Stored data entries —
● ● ● ● ●
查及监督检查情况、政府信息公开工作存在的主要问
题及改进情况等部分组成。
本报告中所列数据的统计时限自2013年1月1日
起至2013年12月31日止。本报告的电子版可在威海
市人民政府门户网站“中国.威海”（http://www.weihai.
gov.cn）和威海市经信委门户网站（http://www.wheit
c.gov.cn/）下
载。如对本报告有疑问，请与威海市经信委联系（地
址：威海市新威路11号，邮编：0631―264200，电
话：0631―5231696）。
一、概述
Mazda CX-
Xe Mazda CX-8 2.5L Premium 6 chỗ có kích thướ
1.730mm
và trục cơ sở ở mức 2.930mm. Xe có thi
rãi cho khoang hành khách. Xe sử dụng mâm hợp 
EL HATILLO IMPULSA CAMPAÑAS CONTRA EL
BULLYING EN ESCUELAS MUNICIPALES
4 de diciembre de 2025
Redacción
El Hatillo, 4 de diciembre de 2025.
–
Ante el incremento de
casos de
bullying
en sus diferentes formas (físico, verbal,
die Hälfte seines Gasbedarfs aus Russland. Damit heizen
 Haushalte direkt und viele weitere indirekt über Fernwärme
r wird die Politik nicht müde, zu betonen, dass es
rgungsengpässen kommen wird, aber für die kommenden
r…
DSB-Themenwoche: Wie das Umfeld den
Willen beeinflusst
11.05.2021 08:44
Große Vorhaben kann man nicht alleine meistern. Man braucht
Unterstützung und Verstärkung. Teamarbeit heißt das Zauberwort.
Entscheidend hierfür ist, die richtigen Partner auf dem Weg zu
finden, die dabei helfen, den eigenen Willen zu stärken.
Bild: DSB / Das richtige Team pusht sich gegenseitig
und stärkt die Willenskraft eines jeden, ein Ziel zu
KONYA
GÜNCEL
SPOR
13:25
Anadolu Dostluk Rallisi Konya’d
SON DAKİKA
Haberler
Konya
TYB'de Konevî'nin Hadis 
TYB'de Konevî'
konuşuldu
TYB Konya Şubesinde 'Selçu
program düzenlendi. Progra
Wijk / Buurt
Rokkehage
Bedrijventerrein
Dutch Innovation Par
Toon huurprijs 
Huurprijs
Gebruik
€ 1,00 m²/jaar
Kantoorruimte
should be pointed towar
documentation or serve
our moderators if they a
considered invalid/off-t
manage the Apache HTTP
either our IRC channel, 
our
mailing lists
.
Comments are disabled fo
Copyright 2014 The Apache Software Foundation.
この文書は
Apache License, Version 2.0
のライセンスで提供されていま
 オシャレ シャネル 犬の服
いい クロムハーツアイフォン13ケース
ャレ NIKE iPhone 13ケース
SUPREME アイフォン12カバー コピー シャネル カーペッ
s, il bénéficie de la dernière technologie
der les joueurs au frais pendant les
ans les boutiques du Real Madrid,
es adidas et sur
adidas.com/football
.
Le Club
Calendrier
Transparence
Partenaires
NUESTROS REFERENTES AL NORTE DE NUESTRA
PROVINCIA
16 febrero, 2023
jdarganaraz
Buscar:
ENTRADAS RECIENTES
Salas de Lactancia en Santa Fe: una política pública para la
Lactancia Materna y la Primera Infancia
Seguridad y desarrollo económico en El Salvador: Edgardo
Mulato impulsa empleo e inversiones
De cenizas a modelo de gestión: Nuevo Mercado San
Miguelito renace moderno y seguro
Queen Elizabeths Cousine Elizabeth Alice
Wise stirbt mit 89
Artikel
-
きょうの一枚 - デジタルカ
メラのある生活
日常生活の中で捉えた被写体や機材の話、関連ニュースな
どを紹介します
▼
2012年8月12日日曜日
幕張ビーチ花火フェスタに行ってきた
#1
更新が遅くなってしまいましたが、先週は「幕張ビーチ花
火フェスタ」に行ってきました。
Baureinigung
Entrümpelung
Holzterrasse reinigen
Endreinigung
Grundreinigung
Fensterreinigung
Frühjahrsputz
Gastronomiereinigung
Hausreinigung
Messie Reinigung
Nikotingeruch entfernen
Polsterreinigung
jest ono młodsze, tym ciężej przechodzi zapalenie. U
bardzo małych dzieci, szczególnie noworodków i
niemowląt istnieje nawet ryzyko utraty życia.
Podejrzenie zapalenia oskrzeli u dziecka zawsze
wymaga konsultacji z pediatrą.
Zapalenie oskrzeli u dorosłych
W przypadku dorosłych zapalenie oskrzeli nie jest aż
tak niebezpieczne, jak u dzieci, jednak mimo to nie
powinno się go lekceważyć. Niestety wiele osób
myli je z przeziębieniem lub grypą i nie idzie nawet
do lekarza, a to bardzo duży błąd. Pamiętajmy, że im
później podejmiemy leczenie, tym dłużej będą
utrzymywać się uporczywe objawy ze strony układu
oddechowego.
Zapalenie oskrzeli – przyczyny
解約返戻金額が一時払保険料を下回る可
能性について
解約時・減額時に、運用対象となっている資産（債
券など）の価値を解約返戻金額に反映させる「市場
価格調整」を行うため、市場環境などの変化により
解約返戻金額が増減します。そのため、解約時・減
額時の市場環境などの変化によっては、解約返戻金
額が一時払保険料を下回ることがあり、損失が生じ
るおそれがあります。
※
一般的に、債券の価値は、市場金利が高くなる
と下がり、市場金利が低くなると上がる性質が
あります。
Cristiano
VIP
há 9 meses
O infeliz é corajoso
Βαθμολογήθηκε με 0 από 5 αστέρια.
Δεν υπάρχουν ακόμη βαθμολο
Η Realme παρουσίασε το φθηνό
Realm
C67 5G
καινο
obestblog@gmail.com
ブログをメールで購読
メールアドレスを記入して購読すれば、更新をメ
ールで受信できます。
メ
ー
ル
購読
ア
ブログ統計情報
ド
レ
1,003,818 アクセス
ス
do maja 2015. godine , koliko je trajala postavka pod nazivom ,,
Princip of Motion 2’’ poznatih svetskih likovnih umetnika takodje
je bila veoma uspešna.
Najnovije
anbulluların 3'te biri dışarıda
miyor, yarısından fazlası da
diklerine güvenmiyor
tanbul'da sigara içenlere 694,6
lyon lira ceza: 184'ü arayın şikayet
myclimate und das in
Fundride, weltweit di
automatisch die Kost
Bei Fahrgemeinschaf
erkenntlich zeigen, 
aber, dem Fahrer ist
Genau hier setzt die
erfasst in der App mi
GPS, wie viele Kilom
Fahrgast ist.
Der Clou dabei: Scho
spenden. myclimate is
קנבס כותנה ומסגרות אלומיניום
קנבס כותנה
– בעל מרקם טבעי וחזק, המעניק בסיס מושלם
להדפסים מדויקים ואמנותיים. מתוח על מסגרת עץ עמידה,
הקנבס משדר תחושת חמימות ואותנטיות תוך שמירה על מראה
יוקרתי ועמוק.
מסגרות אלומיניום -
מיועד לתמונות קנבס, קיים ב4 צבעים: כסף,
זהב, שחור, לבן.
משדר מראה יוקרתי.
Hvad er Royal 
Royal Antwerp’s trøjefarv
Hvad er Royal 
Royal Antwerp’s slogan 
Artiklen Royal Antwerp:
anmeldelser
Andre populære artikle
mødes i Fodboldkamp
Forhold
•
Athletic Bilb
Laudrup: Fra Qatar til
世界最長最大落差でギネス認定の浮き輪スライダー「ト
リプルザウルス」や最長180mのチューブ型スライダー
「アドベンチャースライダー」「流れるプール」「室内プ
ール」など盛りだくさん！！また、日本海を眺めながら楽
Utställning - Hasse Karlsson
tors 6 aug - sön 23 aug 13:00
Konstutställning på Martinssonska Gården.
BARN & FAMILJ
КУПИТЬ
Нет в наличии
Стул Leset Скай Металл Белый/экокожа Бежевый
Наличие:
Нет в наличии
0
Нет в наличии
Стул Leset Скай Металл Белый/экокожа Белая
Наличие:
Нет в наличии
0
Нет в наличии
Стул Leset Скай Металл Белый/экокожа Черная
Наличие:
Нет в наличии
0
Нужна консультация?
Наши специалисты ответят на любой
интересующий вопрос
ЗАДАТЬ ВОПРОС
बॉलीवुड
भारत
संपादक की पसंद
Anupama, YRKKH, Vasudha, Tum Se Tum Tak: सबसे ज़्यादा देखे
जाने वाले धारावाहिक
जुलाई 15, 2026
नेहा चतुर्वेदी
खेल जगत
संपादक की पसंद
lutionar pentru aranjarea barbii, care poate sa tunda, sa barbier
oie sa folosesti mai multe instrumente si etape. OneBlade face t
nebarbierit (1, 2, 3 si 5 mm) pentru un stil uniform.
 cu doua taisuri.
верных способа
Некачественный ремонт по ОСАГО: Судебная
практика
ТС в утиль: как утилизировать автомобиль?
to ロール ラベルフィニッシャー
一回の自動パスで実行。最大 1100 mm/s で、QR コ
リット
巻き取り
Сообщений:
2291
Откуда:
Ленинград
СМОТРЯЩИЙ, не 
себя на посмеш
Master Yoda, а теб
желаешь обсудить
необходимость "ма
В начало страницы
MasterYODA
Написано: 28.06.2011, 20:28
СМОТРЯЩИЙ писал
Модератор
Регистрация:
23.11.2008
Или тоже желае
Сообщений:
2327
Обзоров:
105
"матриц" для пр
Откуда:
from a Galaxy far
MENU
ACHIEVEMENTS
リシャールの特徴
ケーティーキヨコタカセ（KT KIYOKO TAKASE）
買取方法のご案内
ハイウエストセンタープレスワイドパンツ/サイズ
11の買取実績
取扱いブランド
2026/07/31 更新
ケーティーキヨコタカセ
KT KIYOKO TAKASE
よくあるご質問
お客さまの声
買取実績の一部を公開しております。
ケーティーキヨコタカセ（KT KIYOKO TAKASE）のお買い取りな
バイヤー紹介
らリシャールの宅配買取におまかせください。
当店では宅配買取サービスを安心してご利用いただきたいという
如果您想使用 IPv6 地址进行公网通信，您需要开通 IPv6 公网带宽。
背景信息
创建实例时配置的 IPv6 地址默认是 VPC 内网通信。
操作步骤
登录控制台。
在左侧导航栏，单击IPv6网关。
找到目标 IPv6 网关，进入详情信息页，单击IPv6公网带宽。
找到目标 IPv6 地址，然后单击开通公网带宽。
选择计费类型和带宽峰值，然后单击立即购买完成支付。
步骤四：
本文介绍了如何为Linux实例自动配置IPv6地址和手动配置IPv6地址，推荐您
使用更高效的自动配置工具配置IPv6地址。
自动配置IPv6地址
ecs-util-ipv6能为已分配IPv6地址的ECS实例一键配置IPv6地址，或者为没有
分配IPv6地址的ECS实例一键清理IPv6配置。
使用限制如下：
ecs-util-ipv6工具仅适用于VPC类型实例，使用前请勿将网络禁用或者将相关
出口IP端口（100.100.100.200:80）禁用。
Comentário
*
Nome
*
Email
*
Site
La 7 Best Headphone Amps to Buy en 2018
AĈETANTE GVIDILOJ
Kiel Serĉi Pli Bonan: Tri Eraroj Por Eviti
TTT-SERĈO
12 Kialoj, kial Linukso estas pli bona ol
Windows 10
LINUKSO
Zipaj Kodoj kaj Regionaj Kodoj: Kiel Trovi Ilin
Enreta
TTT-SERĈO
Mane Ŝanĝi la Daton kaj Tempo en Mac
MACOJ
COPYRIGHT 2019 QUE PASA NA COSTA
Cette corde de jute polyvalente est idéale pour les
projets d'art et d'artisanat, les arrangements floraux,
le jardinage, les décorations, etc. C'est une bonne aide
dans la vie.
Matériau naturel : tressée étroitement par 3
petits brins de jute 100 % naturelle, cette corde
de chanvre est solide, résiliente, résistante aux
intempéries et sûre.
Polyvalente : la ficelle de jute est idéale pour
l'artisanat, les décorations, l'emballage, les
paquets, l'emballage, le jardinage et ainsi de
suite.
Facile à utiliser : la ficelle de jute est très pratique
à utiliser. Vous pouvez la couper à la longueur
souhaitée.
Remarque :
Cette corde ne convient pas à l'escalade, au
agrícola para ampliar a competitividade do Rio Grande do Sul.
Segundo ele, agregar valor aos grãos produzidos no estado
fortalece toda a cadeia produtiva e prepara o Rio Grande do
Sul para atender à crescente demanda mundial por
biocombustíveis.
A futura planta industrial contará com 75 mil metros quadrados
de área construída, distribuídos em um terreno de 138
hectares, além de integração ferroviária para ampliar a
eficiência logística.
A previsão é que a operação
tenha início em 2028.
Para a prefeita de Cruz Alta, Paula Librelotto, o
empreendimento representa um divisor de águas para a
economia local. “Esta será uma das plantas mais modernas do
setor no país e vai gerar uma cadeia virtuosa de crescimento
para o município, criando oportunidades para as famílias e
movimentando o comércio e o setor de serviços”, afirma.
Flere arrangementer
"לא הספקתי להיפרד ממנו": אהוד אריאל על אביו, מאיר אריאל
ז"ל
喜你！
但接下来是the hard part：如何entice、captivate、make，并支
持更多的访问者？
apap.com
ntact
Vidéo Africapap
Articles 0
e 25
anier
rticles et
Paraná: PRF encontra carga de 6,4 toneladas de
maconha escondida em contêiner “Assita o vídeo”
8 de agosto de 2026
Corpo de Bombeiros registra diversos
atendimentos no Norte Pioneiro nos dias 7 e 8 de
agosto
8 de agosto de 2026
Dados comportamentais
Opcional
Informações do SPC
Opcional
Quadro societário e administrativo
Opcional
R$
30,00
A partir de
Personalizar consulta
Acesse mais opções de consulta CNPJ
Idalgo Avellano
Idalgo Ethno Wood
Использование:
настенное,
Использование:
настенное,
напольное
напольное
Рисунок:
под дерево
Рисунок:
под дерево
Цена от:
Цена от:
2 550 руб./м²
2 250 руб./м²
● ● ● ● ●
Work required — Starting with the first line of the records above, give back each line exactly until the line with "のライセンスで提供されていま" has been given as well.

Answer to this exercise —
查及监督检查情况、政府信息公开工作存在的主要问
题及改进情况等部分组成。
本报告中所列数据的统计时限自2013年1月1日
起至2013年12月31日止。本报告的电子版可在威海
市人民政府门户网站“中国.威海”（http://www.weihai.
gov.cn）和威海市经信委门户网站（http://www.wheit
c.gov.cn/）下
载。如对本报告有疑问，请与威海市经信委联系（地
址：威海市新威路11号，邮编：0631―264200，电
话：0631―5231696）。
一、概述
Mazda CX-
Xe Mazda CX-8 2.5L Premium 6 chỗ có kích thướ
1.730mm
và trục cơ sở ở mức 2.930mm. Xe có thi
rãi cho khoang hành khách. Xe sử dụng mâm hợp 
EL HATILLO IMPULSA CAMPAÑAS CONTRA EL
BULLYING EN ESCUELAS MUNICIPALES
4 de diciembre de 2025
Redacción
El Hatillo, 4 de diciembre de 2025.
–
Ante el incremento de
casos de
bullying
en sus diferentes formas (físico, verbal,
die Hälfte seines Gasbedarfs aus Russland. Damit heizen
 Haushalte direkt und viele weitere indirekt über Fernwärme
r wird die Politik nicht müde, zu betonen, dass es
rgungsengpässen kommen wird, aber für die kommenden
r…
DSB-Themenwoche: Wie das Umfeld den
Willen beeinflusst
11.05.2021 08:44
Große Vorhaben kann man nicht alleine meistern. Man braucht
Unterstützung und Verstärkung. Teamarbeit heißt das Zauberwort.
Entscheidend hierfür ist, die richtigen Partner auf dem Weg zu
finden, die dabei helfen, den eigenen Willen zu stärken.
Bild: DSB / Das richtige Team pusht sich gegenseitig
und stärkt die Willenskraft eines jeden, ein Ziel zu
KONYA
GÜNCEL
SPOR
13:25
Anadolu Dostluk Rallisi Konya’d
SON DAKİKA
Haberler
Konya
TYB'de Konevî'nin Hadis 
TYB'de Konevî'
konuşuldu
TYB Konya Şubesinde 'Selçu
program düzenlendi. Progra
Wijk / Buurt
Rokkehage
Bedrijventerrein
Dutch Innovation Par
Toon huurprijs 
Huurprijs
Gebruik
€ 1,00 m²/jaar
Kantoorruimte
should be pointed towar
documentation or serve
our moderators if they a
considered invalid/off-t
manage the Apache HTTP
either our IRC channel, 
our
mailing lists
.
Comments are disabled fo
Copyright 2014 The Apache Software Foundation.
この文書は
Apache License, Version 2.0
のライセンスで提供されていま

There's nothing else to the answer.